A Vigil for Joe Rose
- First edition
- Author: Michael Whatling
- Language: English
- Subject: Being gay and out in high school
- Genre: Short Stories
- Publisher: iUniverse
- Publication date: October 2009
- Publication place: Canada
- Pages: 216
- ISBN: 9781440178559

= A Vigil for Joe Rose =

Doctoral short story collection

A Vigil for Joe Rose is a collection of short stories by Michael Whatling about the experience of being out in high school. It is based on Whatling's doctoral research in education at McGill University in Montreal, Quebec, Canada. Joe Rose was a Montreal gay activist who was attacked and murdered in 1989 by assailants who jeered at him and shouted, "Faggot," for having pink hair.

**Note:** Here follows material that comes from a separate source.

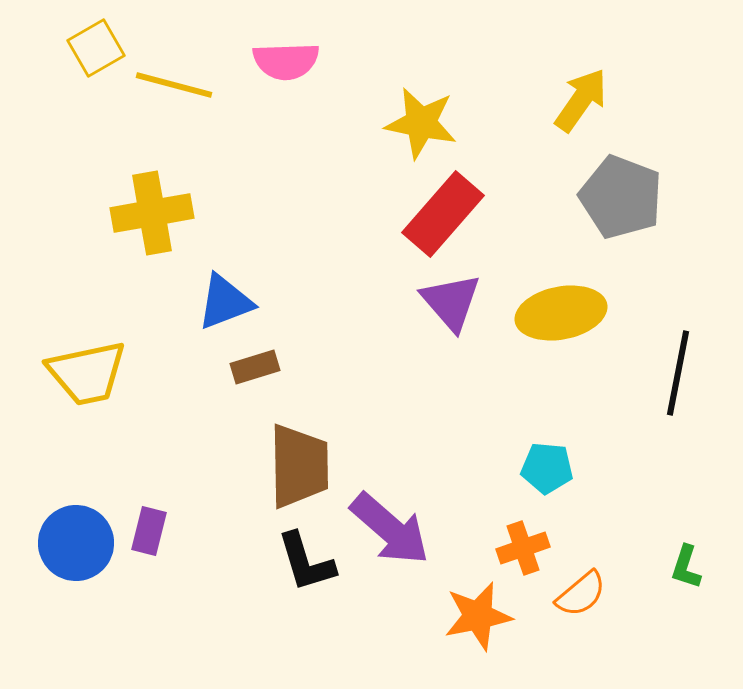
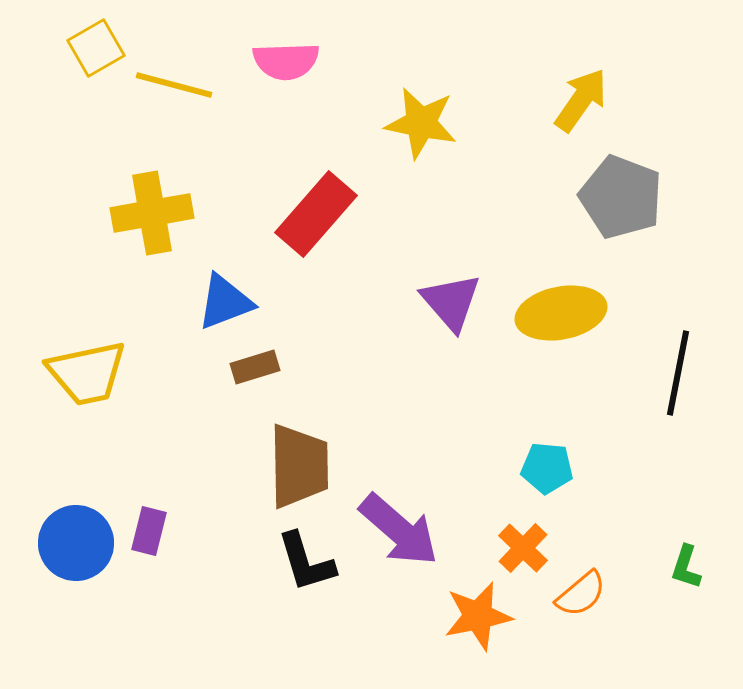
red rectangle: moved 127 px left
purple arrow: moved 9 px right, 1 px down
orange cross: rotated 27 degrees counterclockwise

In an interview, Whatling stated that what was telling about his research for this book was that when he contacted many high schools in order to interview students, he was told, "We don't know any gay students."

The stories are:
- Elton John, Uncle David, and Me: Evan's Story—Part I
- The Nail That Sticks Up Gets Hammered Down: Alex's Blog
- Who Do You Think You Are?: Pages from Joe Rose's Notebook
- The Holy Ghost: Eric's Story
- Advice to Teachers: Pages from Joe Rose's Notebook
- A Lesson on Being Inseparable: Geoff's Story
- Episodes in Fear: Matthew's Story
- Advice to Administrators: Pages from Joe Rose's Notebook
- E-mails to My Brother: Christopher's Story
- If My School Asked Me Not to Be Out: Pages from Joe Rose's Notebook
- "In case you haven't noticed, I'm gay. Pass the salt.": Tristan's Story
- Rebel...Just Because: Evan's Story—Part II
- Open Letter to Gay Students: Pages from Joe Rose's Notebook

==Critical reception==
A Vigil for Joe Rose was chosen by the American Library Association for inclusion in their 2010 Rainbow Book List.
It was reviewed in the Journal of LGBT Youth, which described the book as an "engaging collection," and, having been based on interviews with students who were gay and out in their high schools at the time, made the work both "relevant and interesting."

Other critics found Whatling did "a superb job of shining the spotlight on the thinking of sixteen to eighteen-year-olds, who happen to be gay, out, and attending high school," although they did note a lack of "any real conflict" in some of the stories.

A review on the PFLAG website called it "an important work." It has become a popular educational tool for gay-straight alliances across Canada.

In 2009, "The Last Coming Out Story," the novella included in A Vigil for Joe Rose, made the "Editor's Desk" on the HarperCollins Authonomy website. HarperCollins editors called it "a nice balance of humor and seriousness...and the delicate issues are handled with a sense of realism."